** Opening Material supplied block **
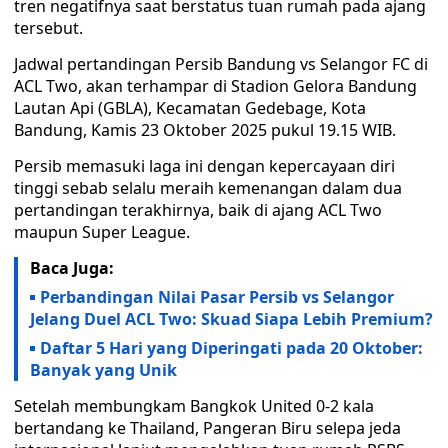
tren negatifnya saat berstatus tuan rumah pada ajang
tersebut.
Jadwal pertandingan Persib Bandung vs Selangor FC di
ACL Two, akan terhampar di Stadion Gelora Bandung
Lautan Api (GBLA), Kecamatan Gedebage, Kota
Bandung, Kamis 23 Oktober 2025 pukul 19.15 WIB.
Persib memasuki laga ini dengan kepercayaan diri
tinggi sebab selalu meraih kemenangan dalam dua
pertandingan terakhirnya, baik di ajang ACL Two
maupun Super League.
Baca Juga:
Perbandingan Nilai Pasar Persib vs Selangor
Jelang Duel ACL Two: Skuad Siapa Lebih Premium?
Daftar 5 Hari yang Diperingati pada 20 Oktober:
Banyak yang Unik
Setelah membungkam Bangkok United 0-2 kala
bertandang ke Thailand, Pangeran Biru selepa jeda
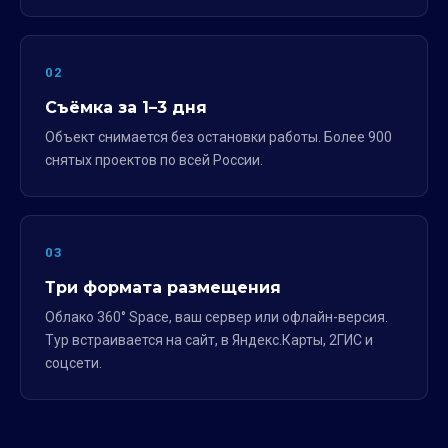
02
Съёмка за 1–3 дня
Объект снимается без остановки работы. Более 900
снятых проектов по всей России.
03
Три формата размещения
Облако 360° Space, ваш сервер или офлайн-версия.
Тур встраивается на сайт, в Яндекс.Карты, 2ГИС и
соцсети.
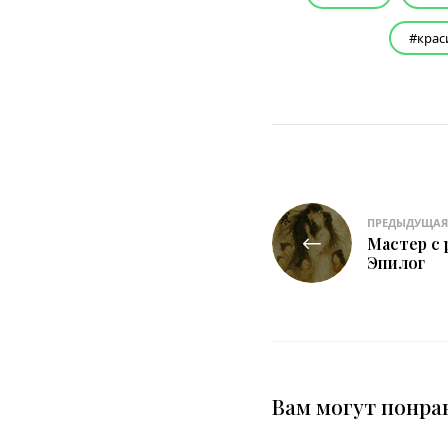
крас
Навигация
ПРЕДЫДУЩАЯ
по
Мастер с 
Эпилог
записям
Вам могут понра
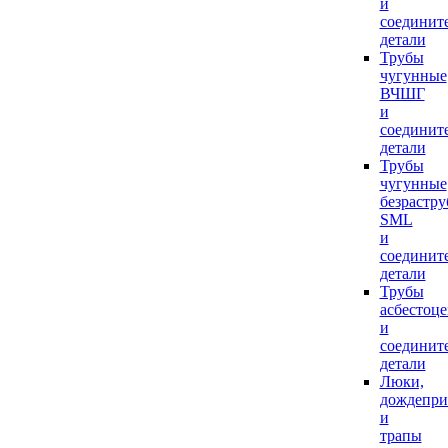
и
соединит
детали
Трубы
чугунные
ВЧШГ
и
соединит
детали
Трубы
чугунные
безрастр
SML
и
соединит
детали
Трубы
асбестоц
и
соединит
детали
Люки,
дождепр
и
трапы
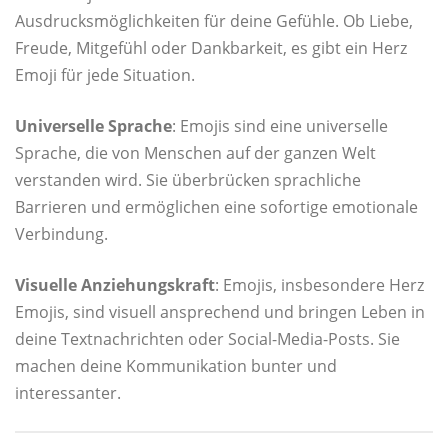
Ausdrucksmöglichkeiten für deine Gefühle. Ob Liebe,
Freude, Mitgefühl oder Dankbarkeit, es gibt ein Herz
Emoji für jede Situation.
Universelle Sprache
: Emojis sind eine universelle
Sprache, die von Menschen auf der ganzen Welt
verstanden wird. Sie überbrücken sprachliche
Barrieren und ermöglichen eine sofortige emotionale
Verbindung.
Visuelle Anziehungskraft
: Emojis, insbesondere Herz
Emojis, sind visuell ansprechend und bringen Leben in
deine Textnachrichten oder Social-Media-Posts. Sie
machen deine Kommunikation bunter und
interessanter.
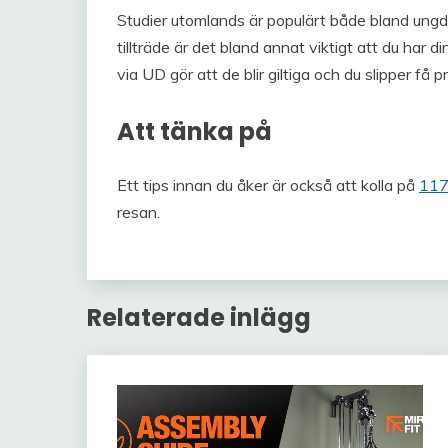
Studier utomlands är populärt både bland ungdo
tillträde är det bland annat viktigt att du har 
via UD gör att de blir giltiga och du slipper få p
Att tänka på
Ett tips innan du åker är också att kolla på
117
resan.
Relaterade inlägg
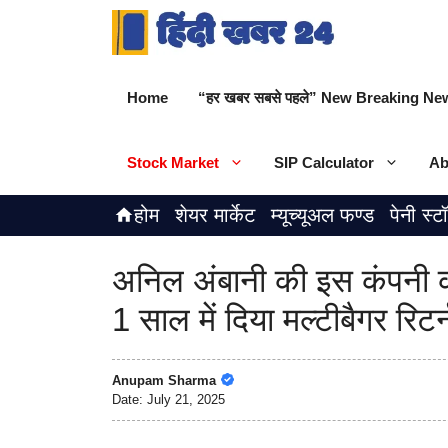
Skip
to
content
Home
“हर खबर सबसे पहले” New Breaking New
Stock Market
SIP Calculator
Ab
होम
शेयर मार्केट
म्यूच्यूअल फण्ड
पेनी स्ट
अनिल अंबानी की इस कंपनी क
1 साल में दिया मल्टीबैगर रिटर्
Anupam Sharma
Date:
July 21, 2025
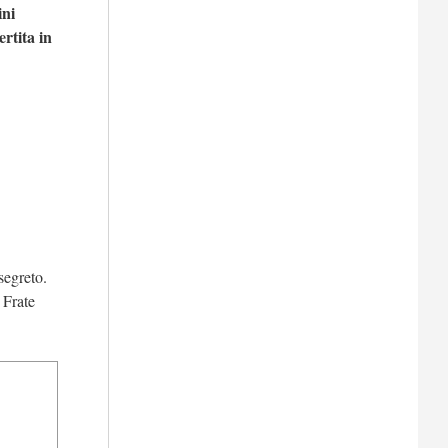
ni
ertita in
segreto.
 Frate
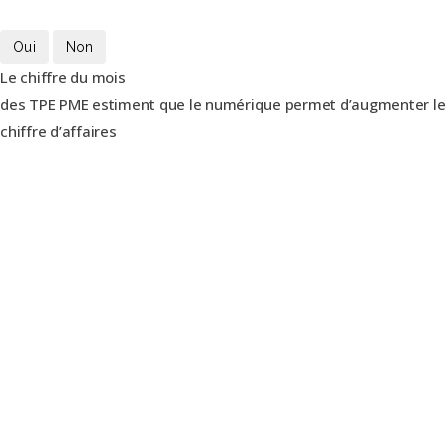
Oui
Non
Le chiffre du mois
des TPE PME estiment que le numérique permet d’augmenter le
chiffre d’affaires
** Closing Material supplied block **
• _What to produce_: Leaving the pictures out, give back each line above exactly.

• _Response_:
tren negatifnya saat berstatus tuan rumah pada ajang
tersebut.
Jadwal pertandingan Persib Bandung vs Selangor FC di
ACL Two, akan terhampar di Stadion Gelora Bandung
Lautan Api (GBLA), Kecamatan Gedebage, Kota
Bandung, Kamis 23 Oktober 2025 pukul 19.15 WIB.
Persib memasuki laga ini dengan kepercayaan diri
tinggi sebab selalu meraih kemenangan dalam dua
pertandingan terakhirnya, baik di ajang ACL Two
maupun Super League.
Baca Juga:
Perbandingan Nilai Pasar Persib vs Selangor
Jelang Duel ACL Two: Skuad Siapa Lebih Premium?
Daftar 5 Hari yang Diperingati pada 20 Oktober:
Banyak yang Unik
Setelah membungkam Bangkok United 0-2 kala
bertandang ke Thailand, Pangeran Biru selepa jeda
02
Съёмка за 1–3 дня
Объект снимается без остановки работы. Более 900
снятых проектов по всей России.
03
Три формата размещения
Облако 360° Space, ваш сервер или офлайн-версия.
Тур встраивается на сайт, в Яндекс.Карты, 2ГИС и
соцсети.
крас
Навигация
ПРЕДЫДУЩАЯ
по
Мастер с 
Эпилог
записям
Вам могут понра
и
соединит
детали
Трубы
чугунные
ВЧШГ
и
соединит
детали
Трубы
чугунные
безрастр
SML
и
соединит
детали
Трубы
асбестоц
и
соединит
детали
Люки,
дождепр
и
трапы
Ausdrucksmöglichkeiten für deine Gefühle. Ob Liebe,
Freude, Mitgefühl oder Dankbarkeit, es gibt ein Herz
Emoji für jede Situation.
Universelle Sprache
: Emojis sind eine universelle
Sprache, die von Menschen auf der ganzen Welt
verstanden wird. Sie überbrücken sprachliche
Barrieren und ermöglichen eine sofortige emotionale
Verbindung.
Visuelle Anziehungskraft
: Emojis, insbesondere Herz
Emojis, sind visuell ansprechend und bringen Leben in
deine Textnachrichten oder Social-Media-Posts. Sie
machen deine Kommunikation bunter und
interessanter.
Studier utomlands är populärt både bland ungdo
tillträde är det bland annat viktigt att du har 
via UD gör att de blir giltiga och du slipper få p
Att tänka på
Ett tips innan du åker är också att kolla på
117
resan.
Relaterade inlägg
Skip
to
content
Home
“हर खबर सबसे पहले” New Breaking New
Stock Market
SIP Calculator
Ab
होम
शेयर मार्केट
म्यूच्यूअल फण्ड
पेनी स्ट
अनिल अंबानी की इस कंपनी क
1 साल में दिया मल्टीबैगर रिटर्
Anupam Sharma
Date:
July 21, 2025
ni
ertita in
segreto.
 Frate
Oui
Non
Le chiffre du mois
des TPE PME estiment que le numérique permet d’augmenter le
chiffre d’affaires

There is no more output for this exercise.